Across the entries below, tally every line that holds the string "歪められた沖縄戦史" and reply with the number only.
** EXERCISE INPUTS follows **
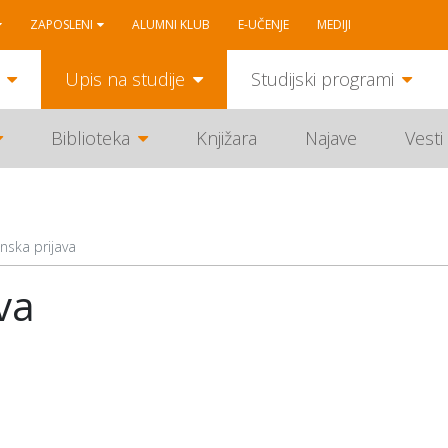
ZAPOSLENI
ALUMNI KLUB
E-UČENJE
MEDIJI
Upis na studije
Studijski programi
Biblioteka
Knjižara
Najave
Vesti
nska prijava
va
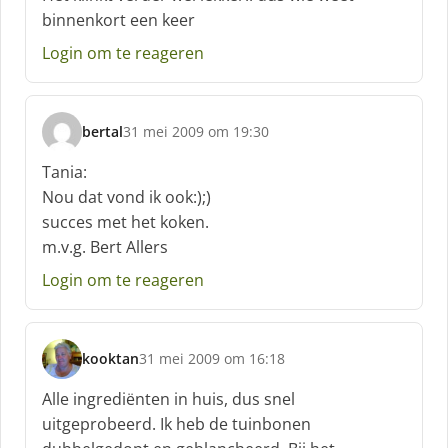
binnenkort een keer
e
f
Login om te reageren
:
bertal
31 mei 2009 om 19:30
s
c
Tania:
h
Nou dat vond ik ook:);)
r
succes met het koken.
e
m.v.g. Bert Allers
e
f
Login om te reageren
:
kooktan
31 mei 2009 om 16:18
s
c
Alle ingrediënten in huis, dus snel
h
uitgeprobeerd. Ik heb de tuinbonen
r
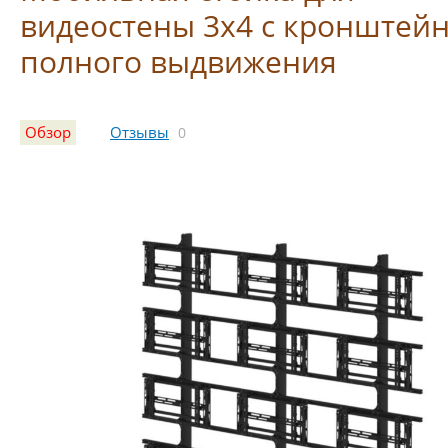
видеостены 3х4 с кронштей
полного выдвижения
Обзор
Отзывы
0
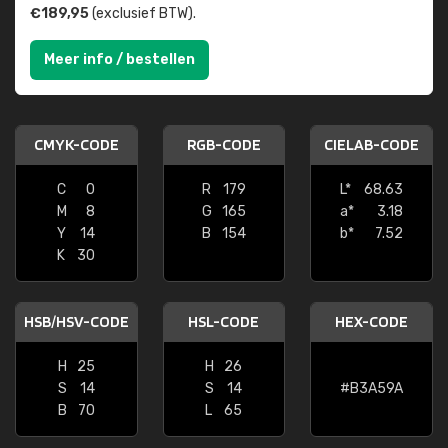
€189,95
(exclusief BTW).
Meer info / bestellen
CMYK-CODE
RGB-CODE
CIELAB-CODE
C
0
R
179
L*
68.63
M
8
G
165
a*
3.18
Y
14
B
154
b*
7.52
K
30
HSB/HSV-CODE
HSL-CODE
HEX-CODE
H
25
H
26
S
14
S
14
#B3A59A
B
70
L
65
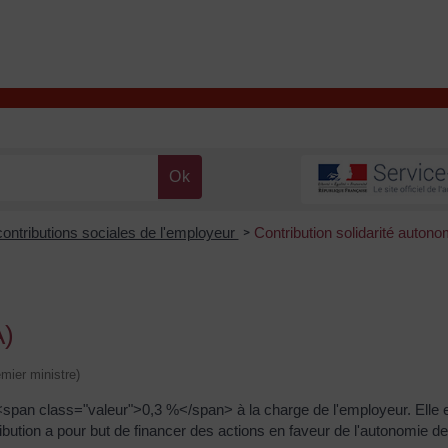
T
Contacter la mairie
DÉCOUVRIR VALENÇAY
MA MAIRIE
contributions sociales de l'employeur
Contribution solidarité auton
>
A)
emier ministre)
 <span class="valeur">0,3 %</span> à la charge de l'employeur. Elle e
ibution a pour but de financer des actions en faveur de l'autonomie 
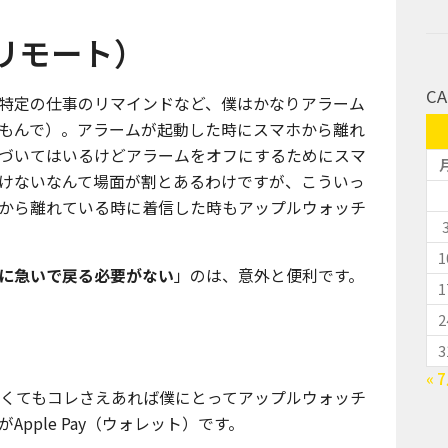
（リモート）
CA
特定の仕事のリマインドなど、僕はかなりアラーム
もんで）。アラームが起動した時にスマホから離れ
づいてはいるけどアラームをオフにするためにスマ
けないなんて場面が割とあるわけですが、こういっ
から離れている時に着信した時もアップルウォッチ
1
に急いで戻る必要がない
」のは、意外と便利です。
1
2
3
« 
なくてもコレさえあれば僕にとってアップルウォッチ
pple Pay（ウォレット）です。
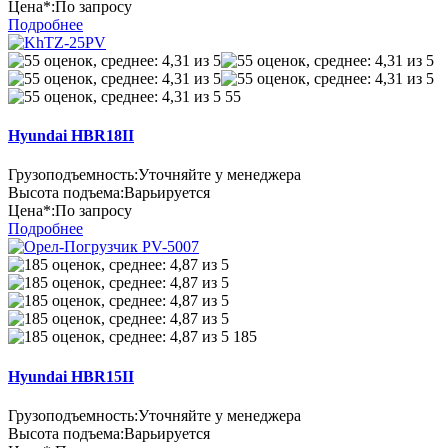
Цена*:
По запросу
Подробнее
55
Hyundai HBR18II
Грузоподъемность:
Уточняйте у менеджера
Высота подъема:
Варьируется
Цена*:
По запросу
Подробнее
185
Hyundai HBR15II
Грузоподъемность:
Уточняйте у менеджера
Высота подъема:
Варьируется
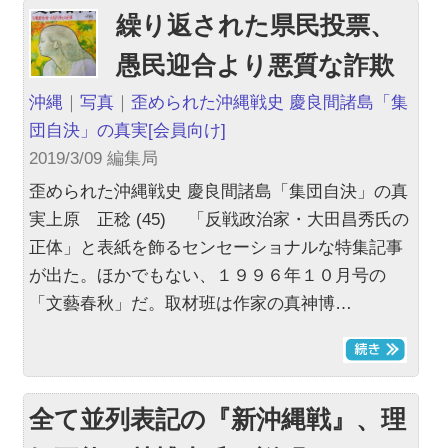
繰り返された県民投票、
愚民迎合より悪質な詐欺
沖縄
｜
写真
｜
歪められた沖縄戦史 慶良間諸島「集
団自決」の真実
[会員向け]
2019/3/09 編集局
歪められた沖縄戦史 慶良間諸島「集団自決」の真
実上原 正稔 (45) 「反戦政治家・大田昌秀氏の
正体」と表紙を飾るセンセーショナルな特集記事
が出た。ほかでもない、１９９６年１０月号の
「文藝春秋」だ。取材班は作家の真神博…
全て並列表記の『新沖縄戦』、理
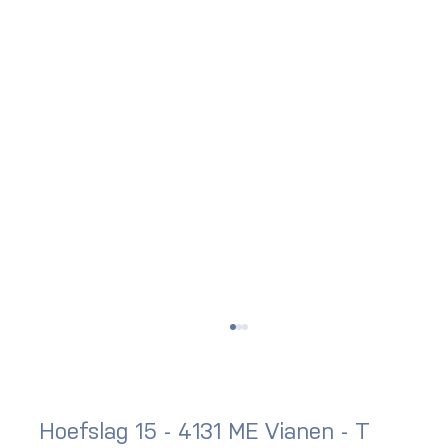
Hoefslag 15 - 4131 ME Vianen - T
** End of EXERCISE INPUTS **
OUTPUT:
2